JS: If variable gets object from a function, doas the variable stores the content of the object or a link to the object?

Question

I am new to Java Script and I don't understand, what a variable is storing, if it gets the return value of a function that is a object. My fear is, that such a variable is not storing the value, but only a link to a memory, that is maybe overwritten a little later.

I tried this to find it out:

This function returns a object with the content: name="first" or name="second":

var returnObject = function (theSecond) {
    var obj = { name : "first" };
    if (theSecond) {
        obj.name = 'second';
    }
    return obj;
};

2 variables are now receiving, what the function returns:

var obj1 = returnObject(false); // obj3.name==first
var obj2 = returnObject(true);  // obj2.name==second

Do the variables store copys of the object that is in the function, or do they link to the objecs in the function? If it is only a link, they are linking to a cleared memory, that can be unexpected overwritten. Therefor I hope, that they are storing copys of the object.

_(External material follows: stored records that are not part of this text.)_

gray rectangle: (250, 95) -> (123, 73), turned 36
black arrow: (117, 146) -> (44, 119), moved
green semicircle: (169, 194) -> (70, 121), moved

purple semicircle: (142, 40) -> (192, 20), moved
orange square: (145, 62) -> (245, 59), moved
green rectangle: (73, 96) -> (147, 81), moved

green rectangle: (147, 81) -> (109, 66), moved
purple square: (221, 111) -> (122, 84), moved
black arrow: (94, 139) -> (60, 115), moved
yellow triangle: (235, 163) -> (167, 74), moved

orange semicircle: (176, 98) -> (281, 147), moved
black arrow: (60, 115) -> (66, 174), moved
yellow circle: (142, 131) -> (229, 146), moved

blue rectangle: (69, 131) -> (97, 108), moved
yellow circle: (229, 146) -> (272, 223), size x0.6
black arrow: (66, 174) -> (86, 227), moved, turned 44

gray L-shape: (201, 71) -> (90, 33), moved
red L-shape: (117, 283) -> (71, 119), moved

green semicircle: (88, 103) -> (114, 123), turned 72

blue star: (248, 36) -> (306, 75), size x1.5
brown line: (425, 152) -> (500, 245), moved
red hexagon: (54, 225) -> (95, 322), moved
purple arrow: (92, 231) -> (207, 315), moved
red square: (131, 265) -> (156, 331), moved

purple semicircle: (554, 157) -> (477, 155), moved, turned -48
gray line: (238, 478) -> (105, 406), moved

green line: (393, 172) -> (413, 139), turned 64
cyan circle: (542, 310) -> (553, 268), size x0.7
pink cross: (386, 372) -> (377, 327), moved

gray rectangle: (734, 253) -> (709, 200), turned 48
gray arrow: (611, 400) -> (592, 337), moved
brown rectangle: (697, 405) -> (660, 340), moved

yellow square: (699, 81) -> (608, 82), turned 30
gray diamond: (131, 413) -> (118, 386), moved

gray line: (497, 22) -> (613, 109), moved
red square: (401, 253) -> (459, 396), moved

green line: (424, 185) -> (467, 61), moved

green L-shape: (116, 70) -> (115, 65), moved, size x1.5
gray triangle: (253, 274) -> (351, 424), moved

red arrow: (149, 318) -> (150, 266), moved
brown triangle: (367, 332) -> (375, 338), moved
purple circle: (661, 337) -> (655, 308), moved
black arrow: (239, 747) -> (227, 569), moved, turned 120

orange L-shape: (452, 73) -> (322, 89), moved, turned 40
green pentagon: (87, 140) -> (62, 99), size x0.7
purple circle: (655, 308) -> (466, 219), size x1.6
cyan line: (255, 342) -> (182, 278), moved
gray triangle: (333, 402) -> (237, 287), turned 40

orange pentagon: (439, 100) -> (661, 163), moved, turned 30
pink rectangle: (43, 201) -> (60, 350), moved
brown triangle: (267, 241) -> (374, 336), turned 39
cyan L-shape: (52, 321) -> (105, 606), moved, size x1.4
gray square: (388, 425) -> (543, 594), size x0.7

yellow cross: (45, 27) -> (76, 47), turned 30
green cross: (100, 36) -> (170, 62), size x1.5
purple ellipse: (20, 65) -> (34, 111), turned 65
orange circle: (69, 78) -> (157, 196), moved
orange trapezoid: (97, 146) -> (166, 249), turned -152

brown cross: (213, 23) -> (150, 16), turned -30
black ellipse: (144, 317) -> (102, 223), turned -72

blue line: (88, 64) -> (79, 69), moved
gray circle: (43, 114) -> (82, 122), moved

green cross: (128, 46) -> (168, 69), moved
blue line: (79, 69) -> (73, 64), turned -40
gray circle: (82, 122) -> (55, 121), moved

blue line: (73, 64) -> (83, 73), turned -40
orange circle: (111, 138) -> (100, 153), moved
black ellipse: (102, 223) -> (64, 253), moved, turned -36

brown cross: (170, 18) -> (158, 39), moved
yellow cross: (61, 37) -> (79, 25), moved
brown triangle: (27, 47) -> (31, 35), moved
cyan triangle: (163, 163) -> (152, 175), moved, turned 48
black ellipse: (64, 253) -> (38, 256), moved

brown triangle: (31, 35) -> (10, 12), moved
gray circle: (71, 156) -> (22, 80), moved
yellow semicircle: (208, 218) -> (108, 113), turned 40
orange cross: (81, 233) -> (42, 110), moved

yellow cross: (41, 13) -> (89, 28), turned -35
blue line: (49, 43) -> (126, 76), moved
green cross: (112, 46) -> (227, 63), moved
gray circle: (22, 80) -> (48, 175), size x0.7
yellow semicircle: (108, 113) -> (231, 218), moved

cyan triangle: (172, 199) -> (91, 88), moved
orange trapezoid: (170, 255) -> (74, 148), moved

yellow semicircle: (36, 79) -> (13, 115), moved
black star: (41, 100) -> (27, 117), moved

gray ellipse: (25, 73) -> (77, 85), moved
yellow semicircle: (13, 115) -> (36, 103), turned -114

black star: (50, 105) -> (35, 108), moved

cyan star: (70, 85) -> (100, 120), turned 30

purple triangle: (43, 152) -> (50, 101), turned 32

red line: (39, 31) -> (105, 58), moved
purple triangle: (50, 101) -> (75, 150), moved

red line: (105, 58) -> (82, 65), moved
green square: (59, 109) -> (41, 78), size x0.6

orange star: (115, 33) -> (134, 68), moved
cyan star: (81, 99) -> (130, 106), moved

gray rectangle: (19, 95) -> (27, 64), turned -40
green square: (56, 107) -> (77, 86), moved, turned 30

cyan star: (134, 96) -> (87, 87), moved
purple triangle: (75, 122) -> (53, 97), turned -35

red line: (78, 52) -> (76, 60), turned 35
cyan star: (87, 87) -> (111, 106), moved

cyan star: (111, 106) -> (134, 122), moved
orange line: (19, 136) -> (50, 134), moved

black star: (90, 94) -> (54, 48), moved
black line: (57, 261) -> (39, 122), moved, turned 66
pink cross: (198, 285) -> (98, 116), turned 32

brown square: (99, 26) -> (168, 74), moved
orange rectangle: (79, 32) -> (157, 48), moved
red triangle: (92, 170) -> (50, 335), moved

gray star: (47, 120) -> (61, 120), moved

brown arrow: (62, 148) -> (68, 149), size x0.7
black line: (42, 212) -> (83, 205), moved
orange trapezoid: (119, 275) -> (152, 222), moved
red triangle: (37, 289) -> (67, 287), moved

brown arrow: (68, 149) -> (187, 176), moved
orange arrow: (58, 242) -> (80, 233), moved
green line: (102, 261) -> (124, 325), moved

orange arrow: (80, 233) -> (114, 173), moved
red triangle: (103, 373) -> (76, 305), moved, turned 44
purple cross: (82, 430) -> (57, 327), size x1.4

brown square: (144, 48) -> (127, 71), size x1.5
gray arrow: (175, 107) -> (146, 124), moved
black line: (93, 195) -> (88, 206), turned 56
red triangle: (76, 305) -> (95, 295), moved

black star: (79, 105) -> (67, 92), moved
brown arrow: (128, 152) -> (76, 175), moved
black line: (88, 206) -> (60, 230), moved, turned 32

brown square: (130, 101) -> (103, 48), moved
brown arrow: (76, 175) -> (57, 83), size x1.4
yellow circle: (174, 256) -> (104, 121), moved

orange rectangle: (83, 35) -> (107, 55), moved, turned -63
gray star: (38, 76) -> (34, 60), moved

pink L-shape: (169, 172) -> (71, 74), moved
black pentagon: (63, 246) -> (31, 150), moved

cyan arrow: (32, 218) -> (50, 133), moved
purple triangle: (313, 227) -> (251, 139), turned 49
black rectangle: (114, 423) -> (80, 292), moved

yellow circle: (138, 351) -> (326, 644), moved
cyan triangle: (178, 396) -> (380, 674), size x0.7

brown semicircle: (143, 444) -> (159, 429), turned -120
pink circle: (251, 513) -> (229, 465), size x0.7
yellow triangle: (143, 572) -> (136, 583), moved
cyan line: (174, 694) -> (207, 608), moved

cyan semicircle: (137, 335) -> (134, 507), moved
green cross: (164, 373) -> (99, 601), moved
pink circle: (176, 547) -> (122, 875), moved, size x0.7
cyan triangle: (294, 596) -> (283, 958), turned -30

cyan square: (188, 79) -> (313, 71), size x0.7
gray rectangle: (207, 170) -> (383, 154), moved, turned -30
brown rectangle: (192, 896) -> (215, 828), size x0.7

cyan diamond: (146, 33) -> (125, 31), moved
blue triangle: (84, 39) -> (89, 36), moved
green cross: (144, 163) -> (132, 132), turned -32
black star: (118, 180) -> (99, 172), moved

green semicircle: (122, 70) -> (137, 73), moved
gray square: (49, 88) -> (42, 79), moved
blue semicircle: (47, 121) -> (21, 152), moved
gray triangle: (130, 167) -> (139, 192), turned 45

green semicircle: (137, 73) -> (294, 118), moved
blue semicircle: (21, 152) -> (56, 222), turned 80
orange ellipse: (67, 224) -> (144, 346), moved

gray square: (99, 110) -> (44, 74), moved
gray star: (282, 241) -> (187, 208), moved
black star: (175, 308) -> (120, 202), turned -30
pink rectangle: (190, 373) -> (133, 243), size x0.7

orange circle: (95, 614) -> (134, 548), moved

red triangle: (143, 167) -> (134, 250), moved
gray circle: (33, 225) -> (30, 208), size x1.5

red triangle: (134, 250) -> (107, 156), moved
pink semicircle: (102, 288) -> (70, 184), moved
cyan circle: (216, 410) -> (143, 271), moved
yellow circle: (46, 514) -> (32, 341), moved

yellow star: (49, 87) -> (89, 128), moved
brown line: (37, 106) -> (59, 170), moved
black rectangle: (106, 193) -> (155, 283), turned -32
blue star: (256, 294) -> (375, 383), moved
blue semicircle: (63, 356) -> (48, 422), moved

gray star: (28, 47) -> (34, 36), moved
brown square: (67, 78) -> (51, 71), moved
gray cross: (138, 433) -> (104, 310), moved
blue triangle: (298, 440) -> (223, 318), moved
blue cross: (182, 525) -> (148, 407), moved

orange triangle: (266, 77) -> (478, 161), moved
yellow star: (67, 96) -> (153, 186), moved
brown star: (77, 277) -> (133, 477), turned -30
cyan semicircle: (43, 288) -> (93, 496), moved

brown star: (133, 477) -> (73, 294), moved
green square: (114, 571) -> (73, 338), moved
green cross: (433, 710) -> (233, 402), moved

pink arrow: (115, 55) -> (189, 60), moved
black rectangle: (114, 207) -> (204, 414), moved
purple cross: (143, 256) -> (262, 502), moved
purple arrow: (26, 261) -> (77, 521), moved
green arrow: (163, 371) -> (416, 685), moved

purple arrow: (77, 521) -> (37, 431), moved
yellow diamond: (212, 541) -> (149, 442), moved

Is obj3 only a link to ojb1?

var obj3 = obj1;        // obj3 is a link to obj1?

It seems, that obj3 is not storing a copy of obj1 but only a link to obj1 because:

obj3.name = "third";    // obj3.name==third and immediately obj1.name==third

Ok, the variable obj1 shows now the same as the variable obj3, because it is a link to obj3.

Confusing:

obj1 = returnObject(false); // obj1.name==first BUT still obj3.name==third. WHY???

Why is the link broken now? obj3.name is still "third" but obj1.name is "first"!? How can obj3 store a different value as obj1?

A copy function?

var copy = function (obj) { return obj; };

Using it:

obj2 = copy(obj1);      // obj2.name==first

Is obj2 now a copy of obj1, or a link to obj1?

obj2.name = "secondAgain";  

obj2.name is now secondAgain but immediately obj1.name is also secondAgain. It seems, that it is not a copy function. obj2 is only a link to obj1. :-(

Now I am a confused JavaScript beginner. :-((

Tags: javascript object copy function link return-value pointer clone assign assigning

UPDATE:

I understand the 2 answers that:

var retObj = function { return { name : "first" }; };
var objA = retObj();

... has the same effect like:

var objA = { name : "first" };

And:

var copy = function (obj) { return obj; };
var objB = copy(objA);

... has the same effect like:

var objB = objA;

But why:

... can a variable, that is a reference to a other variable, stores a individual object?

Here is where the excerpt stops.